### Task item
Up to and including the line that contains "pyautogui.click(x=<x>, y=<y>)", repeat the entries below exactly from the first line on. Do not carry over any pictures.

□ □ □ □ □

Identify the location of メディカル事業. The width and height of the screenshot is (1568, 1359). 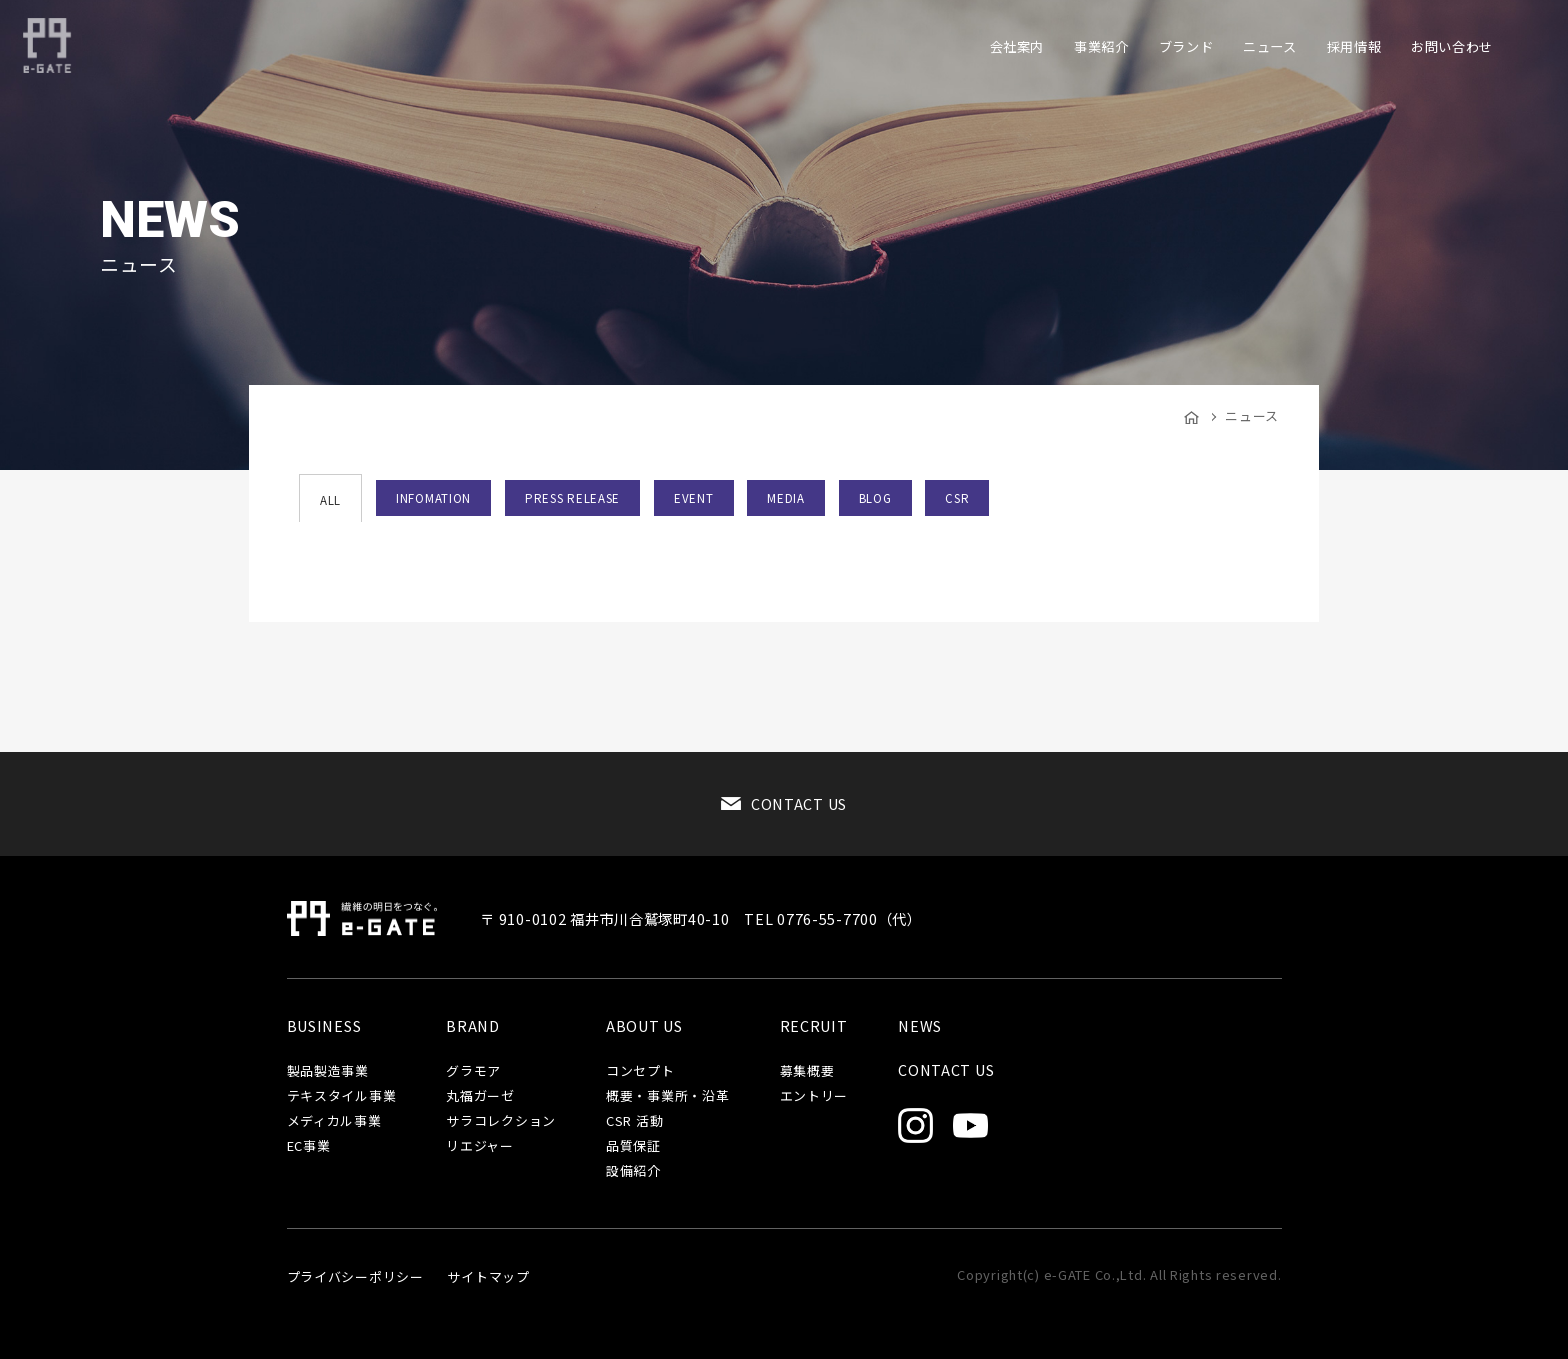
(334, 1121).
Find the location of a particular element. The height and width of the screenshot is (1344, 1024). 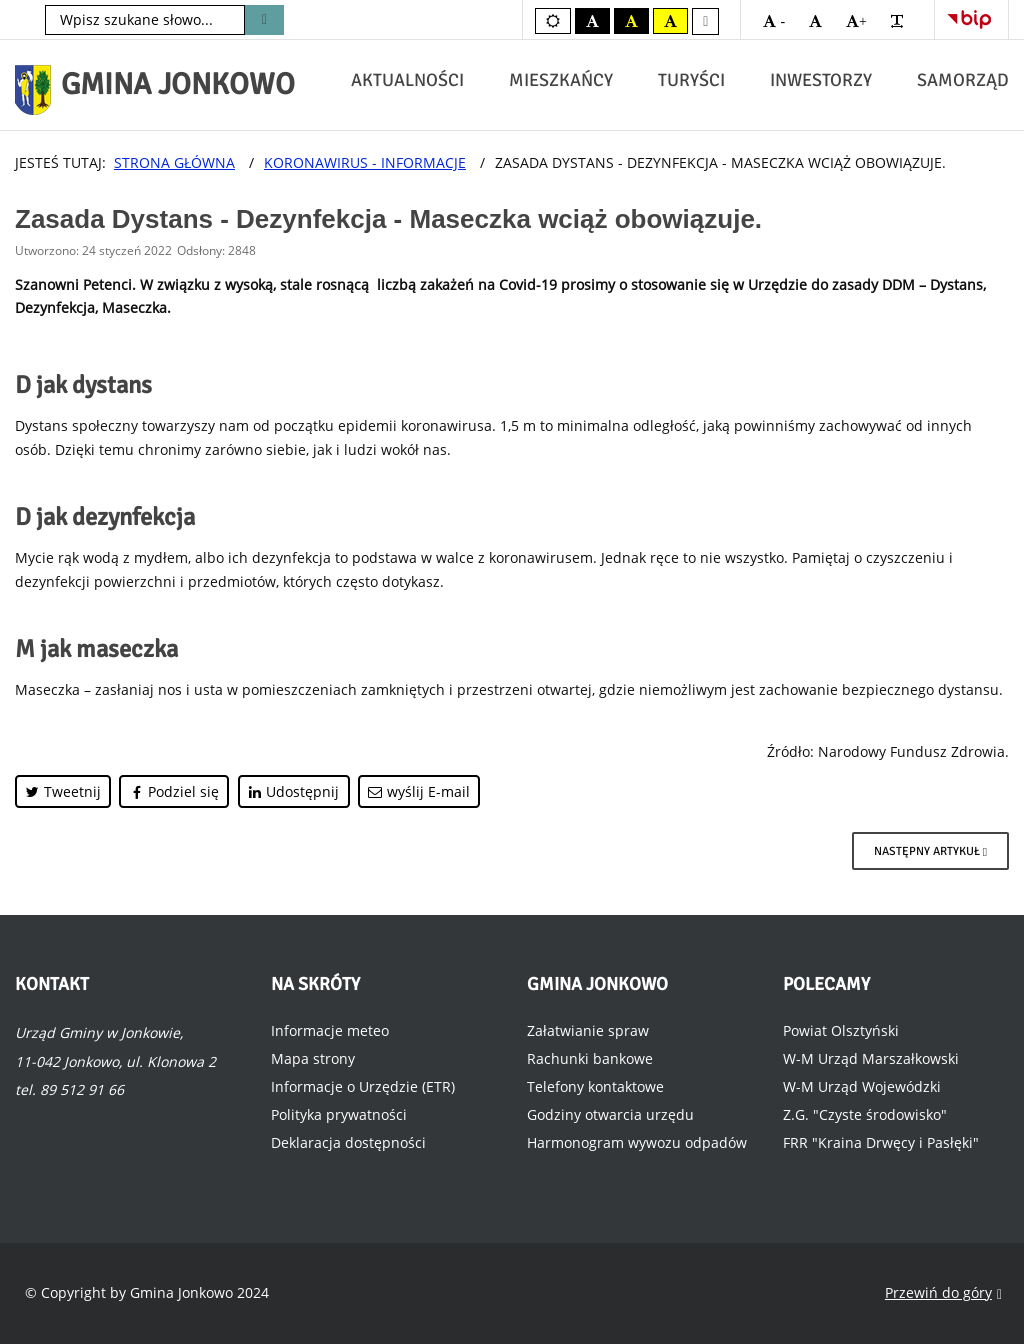

Powiat Olsztyński is located at coordinates (841, 1030).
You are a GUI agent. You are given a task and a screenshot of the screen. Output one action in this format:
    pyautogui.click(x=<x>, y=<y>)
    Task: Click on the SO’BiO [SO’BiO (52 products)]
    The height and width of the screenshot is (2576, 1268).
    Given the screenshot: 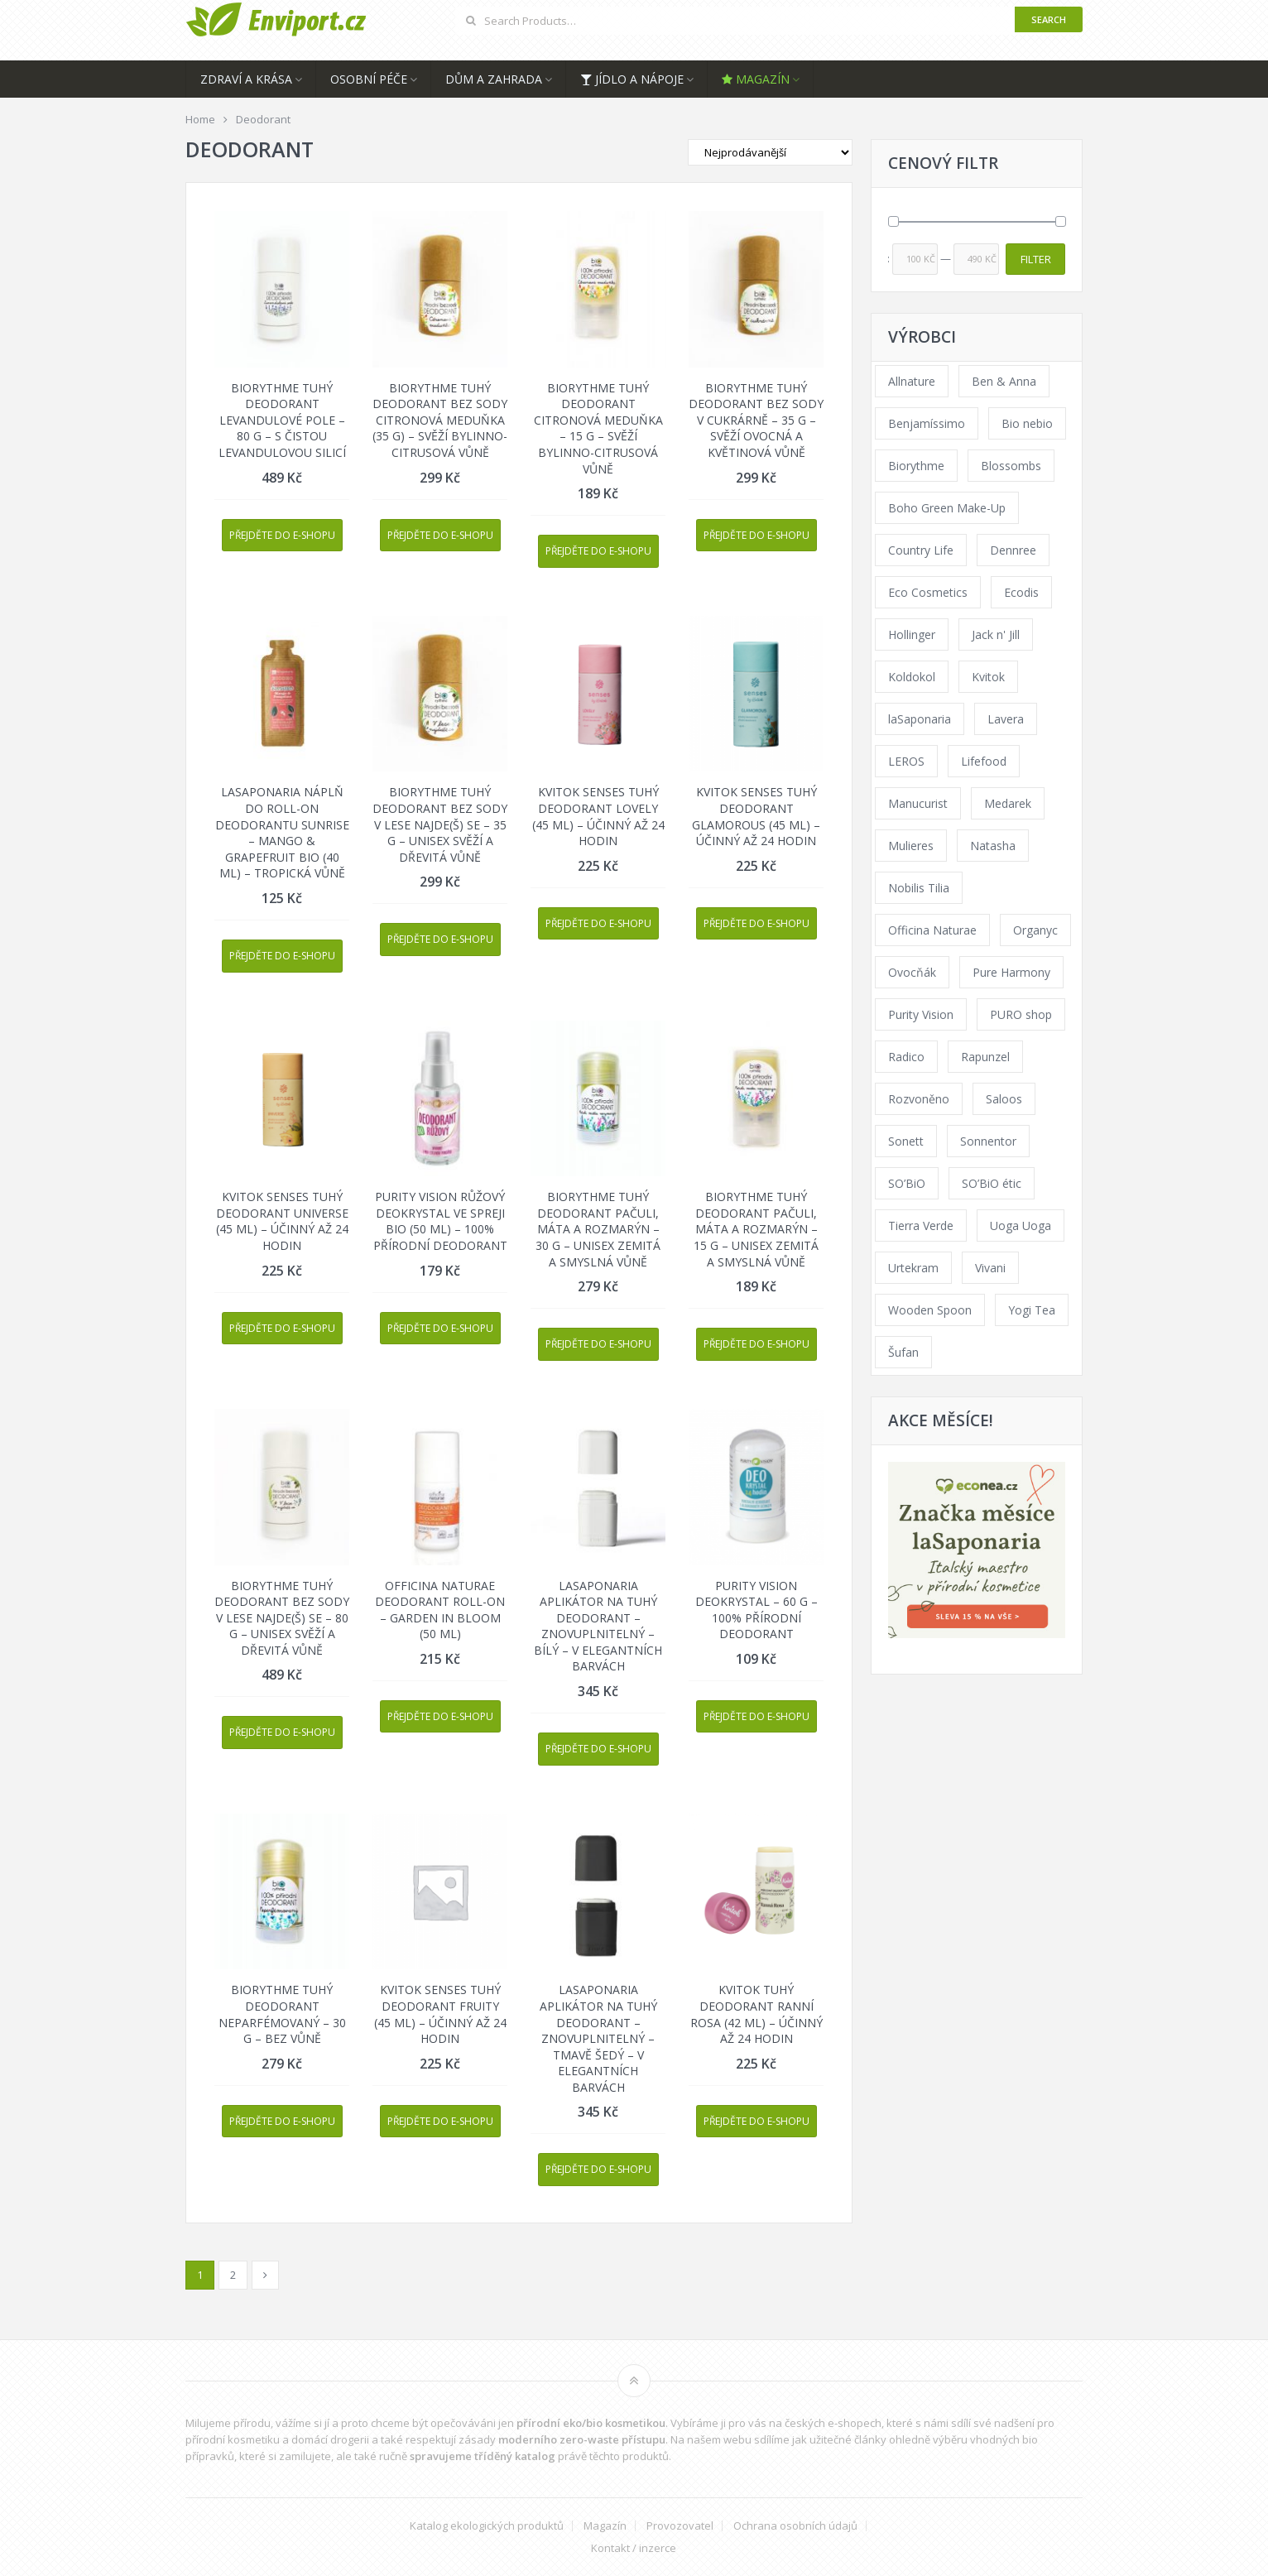 What is the action you would take?
    pyautogui.click(x=906, y=1183)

□ □ □ □ □

### Final answer
Identify the location of メディカル事業. The width and height of the screenshot is (1568, 1359). 
(334, 1121).
Find the location of a particular element. The height and width of the screenshot is (1344, 1024). 

Powiat Olsztyński is located at coordinates (841, 1030).
You are a GUI agent. You are given a task and a screenshot of the screen. Output one action in this format:
    pyautogui.click(x=<x>, y=<y>)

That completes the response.